-- INFORMATION follows --

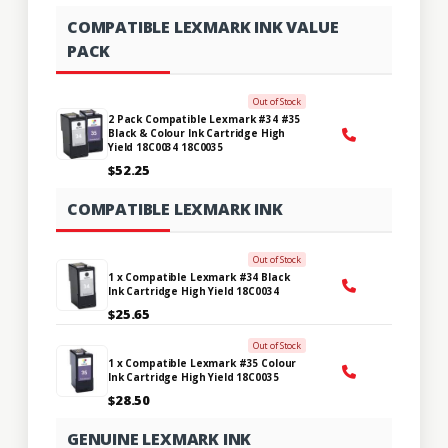
COMPATIBLE LEXMARK INK VALUE
PACK
Out of Stock
2 Pack Compatible Lexmark #34 #35
Black & Colour Ink Cartridge High
Yield 18C0034 18C0035
$52.25
COMPATIBLE LEXMARK INK
Out of Stock
1 x Compatible Lexmark #34 Black
Ink Cartridge High Yield 18C0034
$25.65
Out of Stock
1 x Compatible Lexmark #35 Colour
Ink Cartridge High Yield 18C0035
$28.50
GENUINE LEXMARK INK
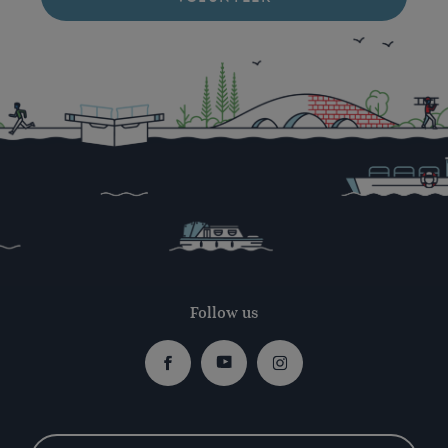
Follow us
Facebook
Youtube
Instagram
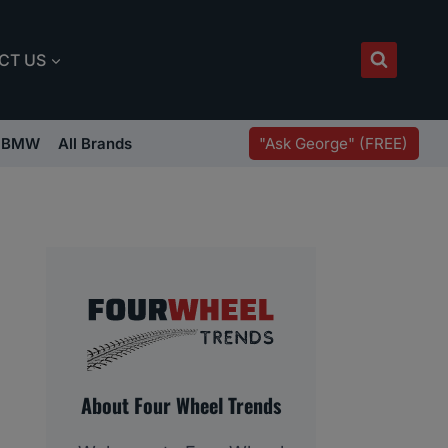
CT US
"Ask George" (FREE)
BMW
All Brands
About Four Wheel Trends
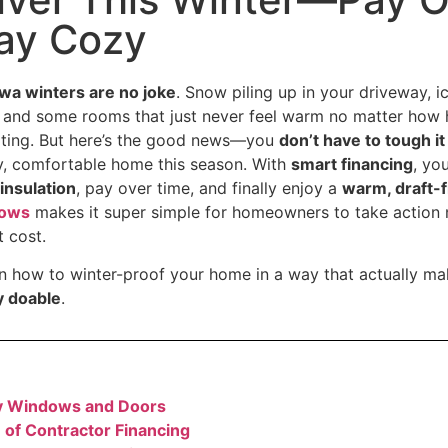
tay Cozy
wa winters are no joke
. Snow piling up in your driveway, 
 and some rooms that just never feel warm no matter how 
trating. But here’s the good news—you
don’t have to tough i
y, comfortable home this season. With
smart financing
, yo
insulation
, pay over time, and finally enjoy a
warm, draft-
dows
makes it super simple for homeowners to take action 
t cost.
n how to winter-proof your home in a way that actually m
ly doable
.
y Windows and Doors
of Contractor Financing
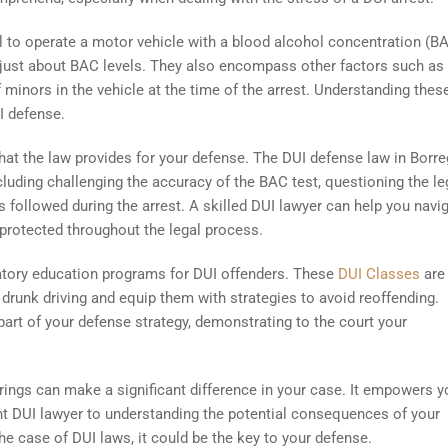
gal to operate a motor vehicle with a blood alcohol concentration (B
t just about BAC levels. They also encompass other factors such as
 minors in the vehicle at the time of the arrest. Understanding thes
I defense.
that the law provides for your defense. The DUI defense law in Borr
cluding challenging the accuracy of the BAC test, questioning the le
es followed during the arrest. A skilled DUI lawyer can help you navi
 protected throughout the legal process.
atory education programs for DUI offenders. These
DUI Classes
are
drunk driving and equip them with strategies to avoid reoffending.
part of your defense strategy, demonstrating to the court your
ings can make a significant difference in your case. It empowers y
t DUI lawyer to understanding the potential consequences of your
e case of DUI laws, it could be the key to your defense.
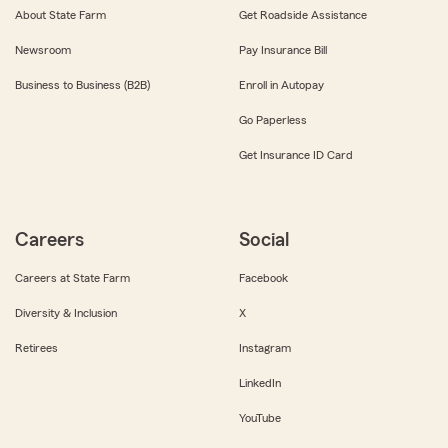
About State Farm
Get Roadside Assistance
Newsroom
Pay Insurance Bill
Business to Business (B2B)
Enroll in Autopay
Go Paperless
Get Insurance ID Card
Careers
Social
Careers at State Farm
Facebook
Diversity & Inclusion
X
Retirees
Instagram
LinkedIn
YouTube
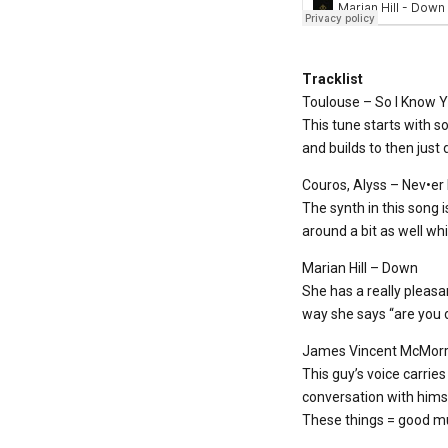
Tracklist
Toulouse – So I Know 
This tune starts with so
and builds to then just 
Couros, Alyss – Nev•er
The synth in this song i
around a bit as well whi
Marian Hill – Down
She has a really pleasan
way she says “are you d
James Vincent McMorr
This guy’s voice carries
conversation with himse
These things = good mu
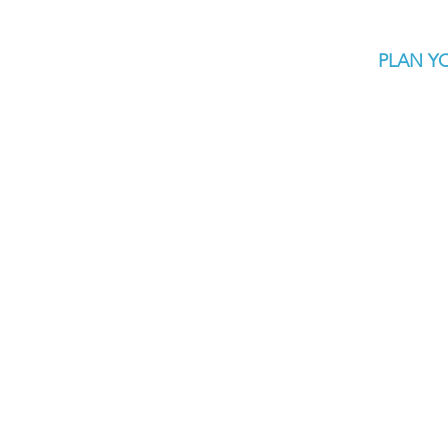
PLAN YO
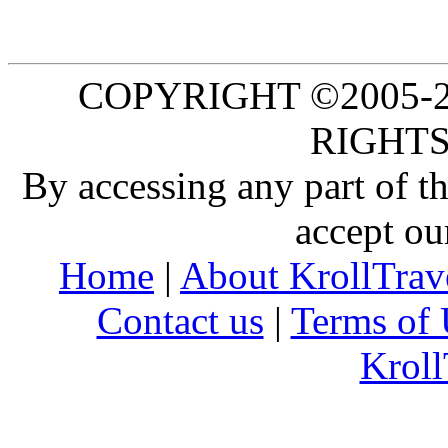
COPYRIGHT ©2005-20
RIGHTS
By accessing any part of 
accept ou
Home
|
About KrollTrav
Contact us
|
Terms of 
Kroll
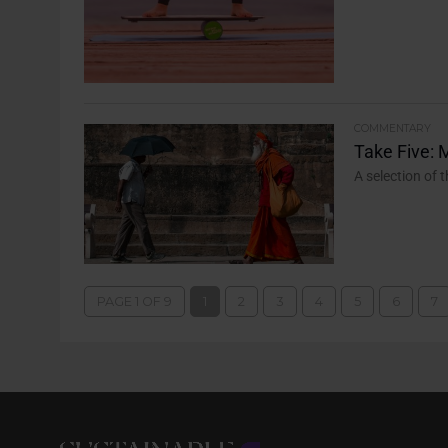
COMMENTARY
Take Five: 
A selection of 
PAGE 1 OF 9
1
2
3
4
5
6
7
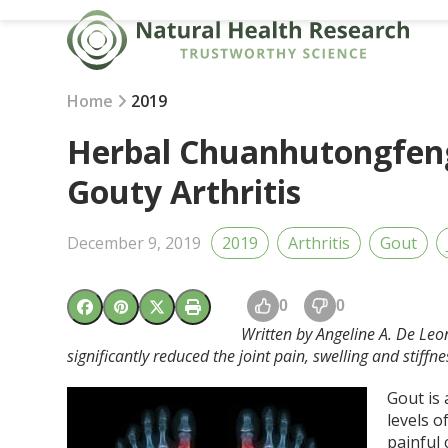
Skip
to
content
Home
2019
Herbal Chuanhutongfeng
Gouty Arthritis
December 9, 2019
2019
Arthritis
Gout
0
0
Written by Angeline A. De Leo
significantly reduced the joint pain, swelling and stiffne
Gout is 
levels o
painful 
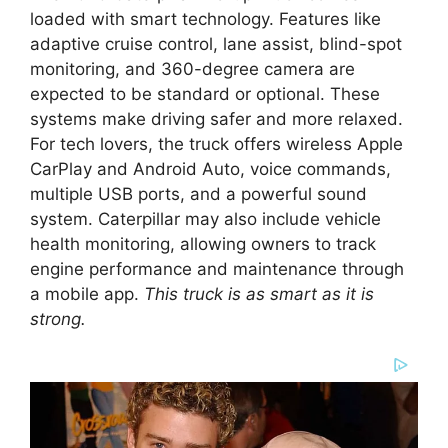
loaded with smart technology. Features like
adaptive cruise control, lane assist, blind-spot
monitoring, and 360-degree camera are
expected to be standard or optional. These
systems make driving safer and more relaxed.
For tech lovers, the truck offers wireless Apple
CarPlay and Android Auto, voice commands,
multiple USB ports, and a powerful sound
system. Caterpillar may also include vehicle
health monitoring, allowing owners to track
engine performance and maintenance through
a mobile app.
This truck is as smart as it is
strong.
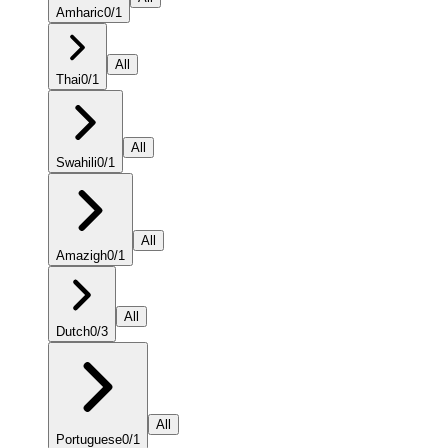
Amharic
0
/
1
All
Thai
0
/
1
All
Swahili
0
/
1
All
Amazigh
0
/
1
All
Dutch
0
/
3
All
Portuguese
0
/
1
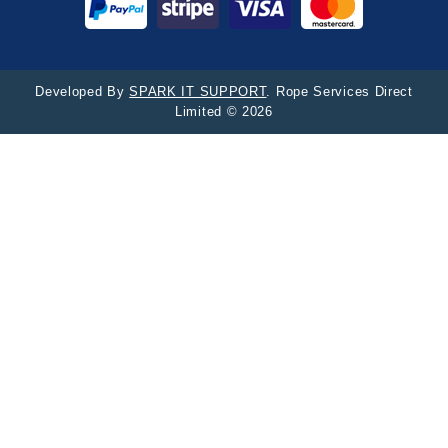
Developed By
SPARK IT SUPPORT
. Rope Services Direct
Limited © 2026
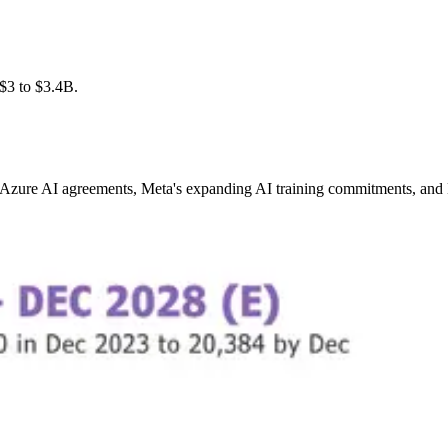
$3 to $3.4B.
Azure AI agreements, Meta's expanding AI training commitments, and N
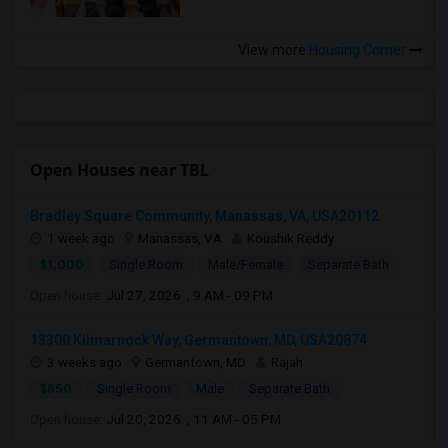
View more
Housing Corner
Open Houses near TBL
Bradley Square Community, Manassas, VA, USA20112
1 week ago
Manassas, VA
Koushik Reddy
$1,000
Single Room
Male/Female
Separate Bath
Open house:
Jul 27, 2026 , 9 AM - 09 PM
13300 Kilmarnock Way, Germantown, MD, USA20874
3 weeks ago
Germantown, MD
Rajah
$850
Single Room
Male
Separate Bath
Open house:
Jul 20, 2026 , 11 AM - 05 PM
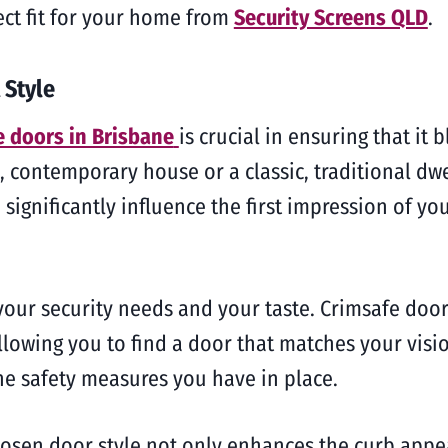
ect fit for your home from
Security Screens QLD
.
 Style
e doors in Brisbane
is crucial in ensuring that it
contemporary house or a classic, traditional dwel
 significantly influence the first impression of y
your security needs and your taste. Crimsafe door
llowing you to find a door that matches your visio
he safety measures you have in place.
hosen door style not only enhances the curb appea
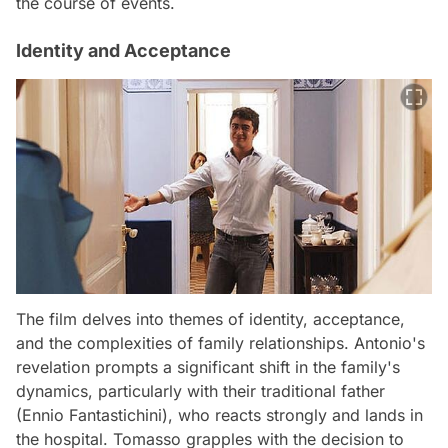
the course of events.
Identity and Acceptance
The film delves into themes of identity, acceptance,
and the complexities of family relationships. Antonio's
revelation prompts a significant shift in the family's
dynamics, particularly with their traditional father
(Ennio Fantastichini), who reacts strongly and lands in
the hospital. Tomasso grapples with the decision to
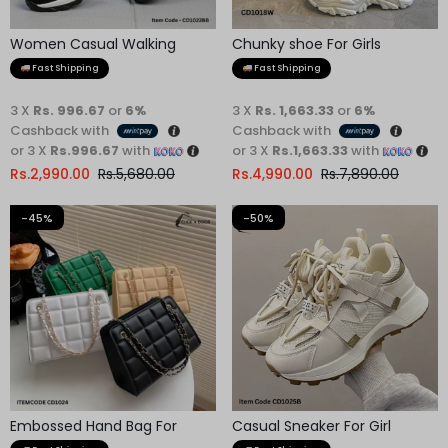
Women Casual Walking
Chunky shoe For Girls
Shoes
Fast Shipping
Fast Shipping
3 X
Rs. 996.67
or
6%
3 X
Rs. 1,663.33
or
6%
Cashback with
Cashback with
or 3 X
Rs.996.67
with
or 3 X
Rs.1,663.33
with
Rs.
2,990.00
Rs.
5,680.00
Rs.
4,990.00
Rs.
7,890.00
-45%
-50%
Embossed Hand Bag For
Casual Sneaker For Girl
Women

-- INFORMATION concluded --

• **TASK BRIEF**: The lines from the start of the data through the line that contains "don’t have to tough i" are to be returned exactly, please, with both ends included and every picture left out.

• **EXERCISE ANSWER**:
COMPATIBLE LEXMARK INK VALUE
PACK
Out of Stock
2 Pack Compatible Lexmark #34 #35
Black & Colour Ink Cartridge High
Yield 18C0034 18C0035
$52.25
COMPATIBLE LEXMARK INK
Out of Stock
1 x Compatible Lexmark #34 Black
Ink Cartridge High Yield 18C0034
$25.65
Out of Stock
1 x Compatible Lexmark #35 Colour
Ink Cartridge High Yield 18C0035
$28.50
GENUINE LEXMARK INK
Follow us
Facebook
Youtube
Instagram
CT US
"Ask George" (FREE)
BMW
All Brands
About Four Wheel Trends
tay Cozy
wa winters are no joke
. Snow piling up in your driveway, 
 and some rooms that just never feel warm no matter how 
trating. But here’s the good news—you
don’t have to tough i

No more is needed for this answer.